In this exercise, you will build a simple sentiment classification model that predicts whether a given sentence is **positive** or **negative**.

---

## ✏️ Instructions:


### 1️⃣ Perform Feature Extraction
- Use **TF-IDF Vectorization** to convert names into numerical features.


---

### 2️⃣ Train a Machine Learning Classifier
- Use any classifier you are familiar with (e.g., **Logistic Regression** or **Naive Bayes**).
- Split the data into **training** and **testing** sets.
- Train the classifier on the training data.

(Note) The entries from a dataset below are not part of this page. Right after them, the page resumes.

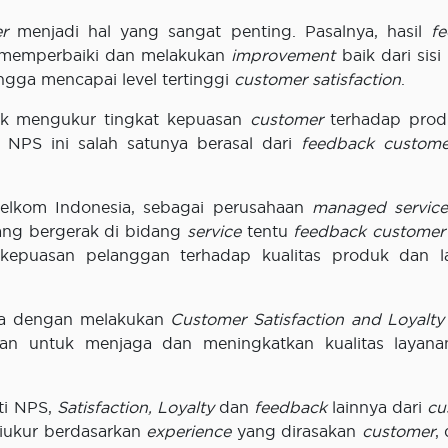
r
menjadi hal yang sangat penting. Pasalnya, hasil
f
 memperbaiki dan melakukan
improvement
baik dari sis
ingga mencapai level tertinggi
customer satisfaction
.
tuk mengukur tingkat kepuasan
customer
terhadap prod
 NPS ini salah satunya berasal dari
feedback custome
 Telkom Indonesia, sebagai perusahaan
managed service
yang bergerak di bidang
service
tentu
feedback
customer
kepuasan pelanggan terhadap kualitas produk dan l
nya dengan melakukan
Customer Satisfaction and Loyalty
akan untuk menjaga dan meningkatkan kualitas layan
ti NPS,
Satisfaction, Loyalty
dan
feedback
lainnya dari
cu
diukur berdasarkan
experience
yang dirasakan
customer
,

🚀 **Goal:** By the end of this exercise, you should be able to:
- Apply **feature extraction** to text data.
- Train and evaluate a **text classification model** using **machine learning**.

In [9]:
train_texts = [
    "I love my dog",
    "This food is great",
    "I hate waiting",
    "The movie was boring",
    "Happy with my phone",
    "This is awful"
]
train_labels = ["pos", "pos", "neg", "neg", "pos", "neg"]

# 📽 Exercise 3.2: Movie Review Classification using Movies Review Corpus

In this exercise, you will build a simple text classification model that predicts whether a given **movie review** is **positive** or **negative** using the **NLTK Movie Reviews Corpus**.

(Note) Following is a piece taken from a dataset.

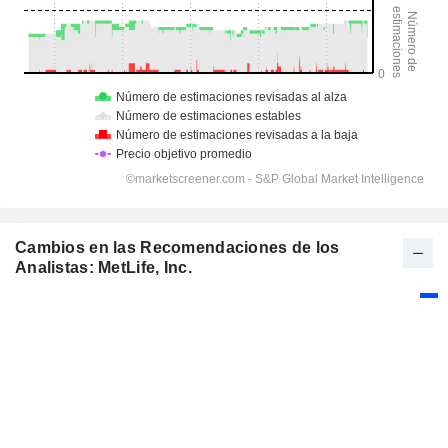
Cambios en las Recomendaciones de los
Analistas: MetLife, Inc.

This is a classical example of text classification at the **sentence level**.

---

## ✏️ Instructions:

### 1️⃣ Load the Data
- Import the **Movie Reviews corpus** from **NLTK**.
- Create a dataset where each example is a review and the label is either `'positive'` or `'negative'`.

---

### 2️⃣ Perform Feature Extraction
- Use **TF-IDF Vectorization** to convert names into numerical features.


---

### 3️⃣ Train a Machine Learning Classifier
- Use any classifier you are familiar with (e.g., **Logistic Regression** or **Naive Bayes**).
- Split the data into **training** and **testing** sets.
- Train the classifier on the training data.

---

### 4️⃣ Evaluate the Classifier
- Use **accuracy** and a **classification report** to evaluate your model on the test set.
- Think about: How well does the model perform? Which reviews are harder to classify?

---

✅ You are free to explore:
- Trying different classifiers.
- Visualizing the results (e.g., confusion matrix).

---

🚀 **Goal:** By the end of this exercise, you should be able to:
- Apply **feature extraction** to text data.
- Train and evaluate a **text classification model** using **machine learning**.

 Q3.3 Discussion: Why bigrams vs unigrams?<br>

 Q3.4 Limitations of n-grams

--- Part 4: Wrap-up Reflection ---

 Discussion Questions<br>
1. Why do we need <UNK> tokens?<br>
2. Why start/end tokens?<br>
3. Why not always use higher n-grams?<br>
4. How do classifiers differ from language models?